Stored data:
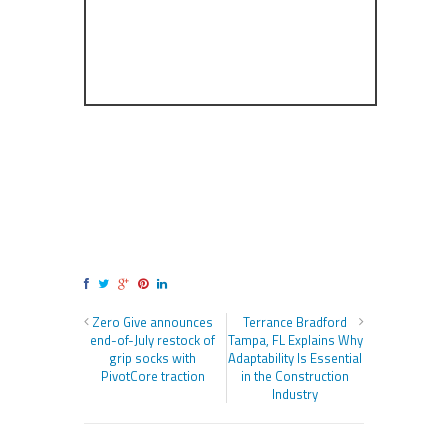
Zero Give announces
Terrance Bradford
end-of-July restock of
Tampa, FL Explains Why
grip socks with
Adaptability Is Essential
PivotCore traction
in the Construction
Industry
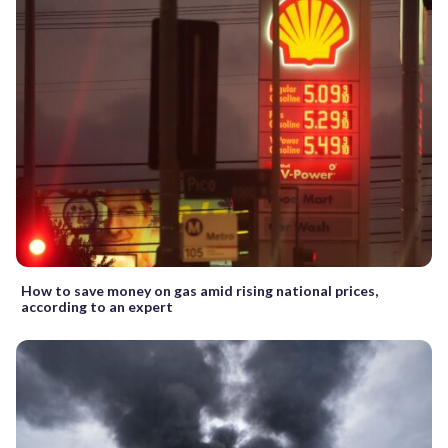
How to save money on gas amid rising national prices,
according to an expert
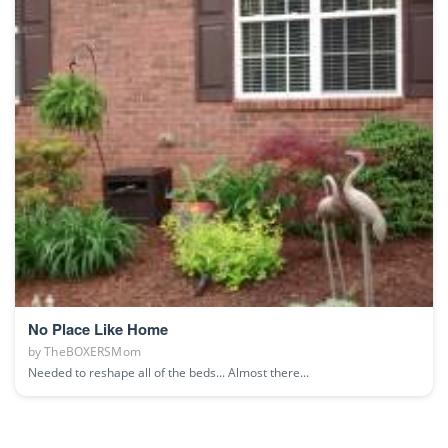
No Place Like Home
by
TheBOXERSMom
Needed to reshape all of the beds... Almost there...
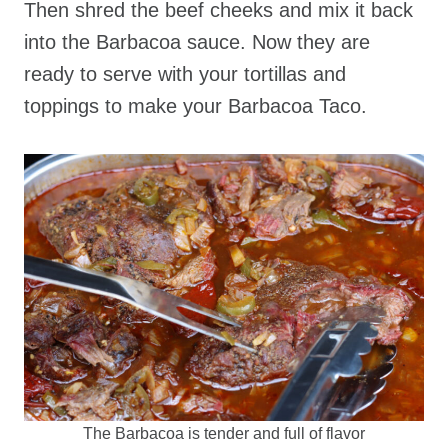
Then shred the beef cheeks and mix it back
into the Barbacoa sauce. Now they are
ready to serve with your tortillas and
toppings to make your Barbacoa Taco.
The Barbacoa is tender and full of flavor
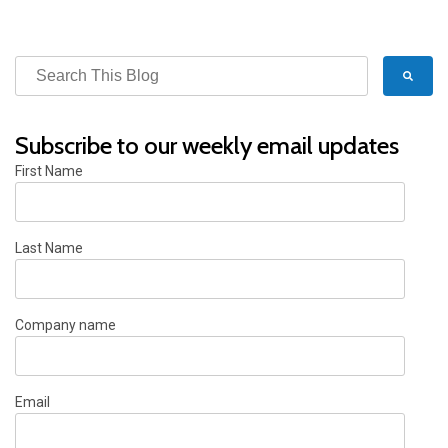
Subscribe to our weekly email updates
First Name
Last Name
Company name
Email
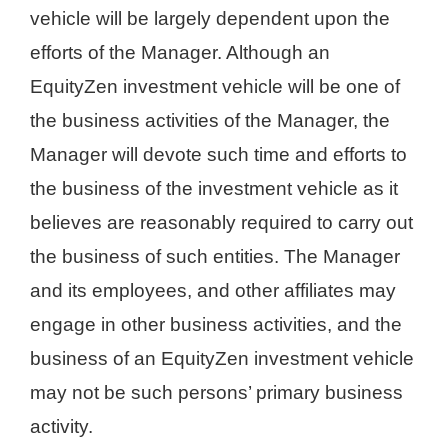
vehicle will be largely dependent upon the
efforts of the Manager. Although an
EquityZen investment vehicle will be one of
the business activities of the Manager, the
Manager will devote such time and efforts to
the business of the investment vehicle as it
believes are reasonably required to carry out
the business of such entities. The Manager
and its employees, and other affiliates may
engage in other business activities, and the
business of an EquityZen investment vehicle
may not be such persons’ primary business
activity.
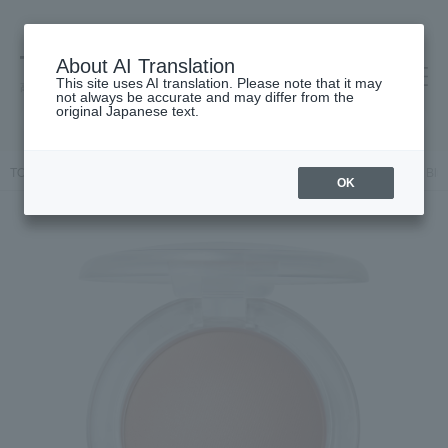
About AI Translation
This site uses AI translation. Please note that it may
高島屋 [ティービューティー]
not always be accurate and may differ from the
original Japanese text.
TOP
M.A.C.
Makeup
face
Cheek
Glow Play Cushiony Blu
OK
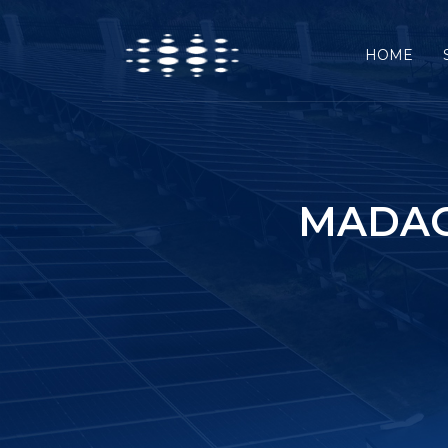
HOME
MADAG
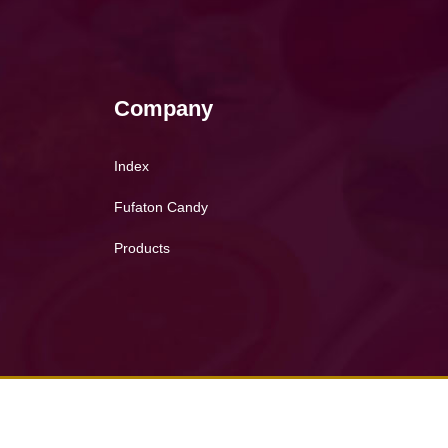
Company
Index
Fufaton Candy
Products
Copyright © 2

- **WHAT NEEDS TO BE DONE**:
Return an exact copy of the data above, apart from any pictures.

- **ANSWER**:
Zero Give announces
Terrance Bradford
end-of-July restock of
Tampa, FL Explains Why
grip socks with
Adaptability Is Essential
PivotCore traction
in the Construction
Industry
How to save money on gas amid rising national prices,
according to an expert
No Place Like Home
by
TheBOXERSMom
Needed to reshape all of the beds... Almost there...
Then shred the beef cheeks and mix it back
into the Barbacoa sauce. Now they are
ready to serve with your tortillas and
toppings to make your Barbacoa Taco.
The Barbacoa is tender and full of flavor
Subscribe to our weekly email updates
First Name
Last Name
Company name
Email
vehicle will be largely dependent upon the
efforts of the Manager. Although an
EquityZen investment vehicle will be one of
the business activities of the Manager, the
Manager will devote such time and efforts to
the business of the investment vehicle as it
believes are reasonably required to carry out
the business of such entities. The Manager
and its employees, and other affiliates may
engage in other business activities, and the
business of an EquityZen investment vehicle
may not be such persons’ primary business
activity.
About AI Translation
This site uses AI translation. Please note that it may
高島屋 [ティービューティー]
not always be accurate and may differ from the
original Japanese text.
TOP
M.A.C.
Makeup
face
Cheek
Glow Play Cushiony Blu
OK
HOME
MADAG
Company
Index
Fufaton Candy
Products
Copyright © 2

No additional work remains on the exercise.